TASK DIRECTIONS ▸
Every record below should be retyped exactly, and no picture should appear in the copy.

##### AVAILABLE DATA

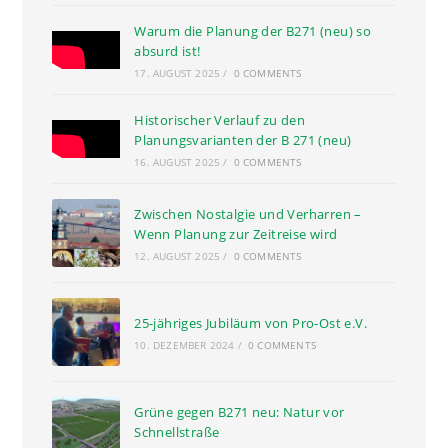
Warum die Planung der B271 (neu) so
absurd ist!
17. AUGUST 2025
/
0 COMMENTS
Historischer Verlauf zu den
Planungsvarianten der B 271 (neu)
16. AUGUST 2025
/
0 COMMENTS
Zwischen Nostalgie und Verharren –
Wenn Planung zur Zeitreise wird
12. AUGUST 2025
/
0 COMMENTS
25-jähriges Jubiläum von Pro-Ost e.V.
10. DEZEMBER 2024
/
0 COMMENTS
Grüne gegen B271 neu: Natur vor
Schnellstraße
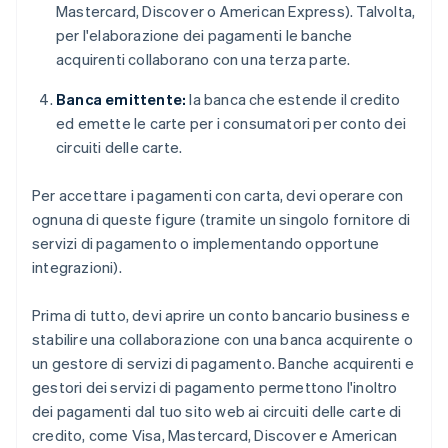
Mastercard, Discover o American Express). Talvolta,
per l'elaborazione dei pagamenti le banche
acquirenti collaborano con una terza parte.
Banca emittente:
la banca che estende il credito
ed emette le carte per i consumatori per conto dei
circuiti delle carte.
Per accettare i pagamenti con carta, devi operare con
ognuna di queste figure (tramite un singolo fornitore di
servizi di pagamento o implementando opportune
integrazioni).
Prima di tutto, devi aprire un conto bancario business e
stabilire una collaborazione con una banca acquirente o
un gestore di servizi di pagamento. Banche acquirenti e
gestori dei servizi di pagamento permettono l'inoltro
dei pagamenti dal tuo sito web ai circuiti delle carte di
credito, come Visa, Mastercard, Discover e American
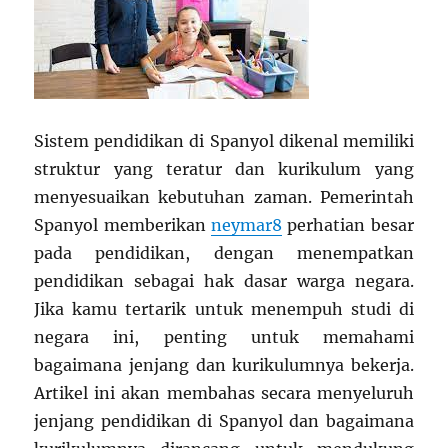
Sistem pendidikan di Spanyol dikenal memiliki
struktur yang teratur dan kurikulum yang
menyesuaikan kebutuhan zaman. Pemerintah
Spanyol memberikan
neymar8
perhatian besar
pada pendidikan, dengan menempatkan
pendidikan sebagai hak dasar warga negara.
Jika kamu tertarik untuk menempuh studi di
negara ini, penting untuk memahami
bagaimana jenjang dan kurikulumnya bekerja.
Artikel ini akan membahas secara menyeluruh
jenjang pendidikan di Spanyol dan bagaimana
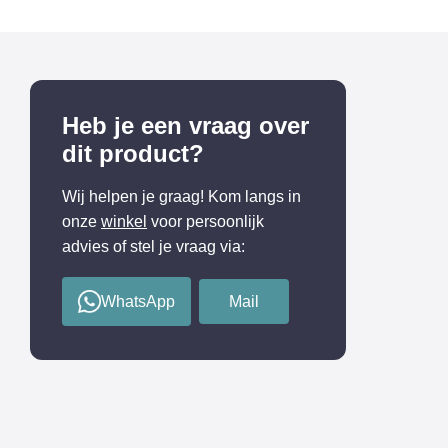
Heb je een vraag over
dit product?
Wij helpen je graag! Kom langs in
onze
winkel
voor persoonlijk
advies of stel je vraag via:
WhatsApp
Mail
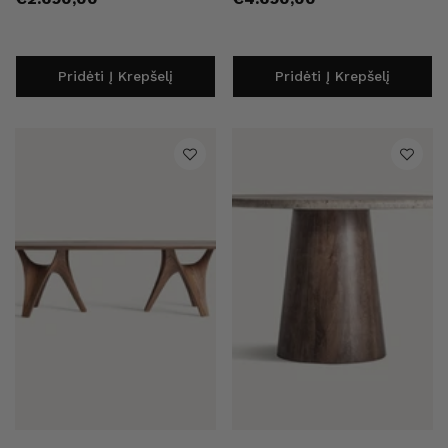
kaina
kaina
Pridėti Į Krepšelį
Pridėti Į Krepšelį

##########

WRITTEN SOLUTION ▸
Warum die Planung der B271 (neu) so
absurd ist!
17. AUGUST 2025
/
0 COMMENTS
Historischer Verlauf zu den
Planungsvarianten der B 271 (neu)
16. AUGUST 2025
/
0 COMMENTS
Zwischen Nostalgie und Verharren –
Wenn Planung zur Zeitreise wird
12. AUGUST 2025
/
0 COMMENTS
25-jähriges Jubiläum von Pro-Ost e.V.
10. DEZEMBER 2024
/
0 COMMENTS
Grüne gegen B271 neu: Natur vor
Schnellstraße
Mastercard, Discover o American Express). Talvolta,
per l'elaborazione dei pagamenti le banche
acquirenti collaborano con una terza parte.
Banca emittente:
la banca che estende il credito
ed emette le carte per i consumatori per conto dei
circuiti delle carte.
Per accettare i pagamenti con carta, devi operare con
ognuna di queste figure (tramite un singolo fornitore di
servizi di pagamento o implementando opportune
integrazioni).
Prima di tutto, devi aprire un conto bancario business e
stabilire una collaborazione con una banca acquirente o
un gestore di servizi di pagamento. Banche acquirenti e
gestori dei servizi di pagamento permettono l'inoltro
dei pagamenti dal tuo sito web ai circuiti delle carte di
credito, come Visa, Mastercard, Discover e American
Sistem pendidikan di Spanyol dikenal memiliki
struktur yang teratur dan kurikulum yang
menyesuaikan kebutuhan zaman. Pemerintah
Spanyol memberikan
neymar8
perhatian besar
pada pendidikan, dengan menempatkan
pendidikan sebagai hak dasar warga negara.
Jika kamu tertarik untuk menempuh studi di
negara ini, penting untuk memahami
bagaimana jenjang dan kurikulumnya bekerja.
Artikel ini akan membahas secara menyeluruh
jenjang pendidikan di Spanyol dan bagaimana
Heb je een vraag over
dit product?
Wij helpen je graag! Kom langs in
onze
winkel
voor persoonlijk
advies of stel je vraag via:
WhatsApp
Mail
kaina
kaina
Pridėti Į Krepšelį
Pridėti Į Krepšelį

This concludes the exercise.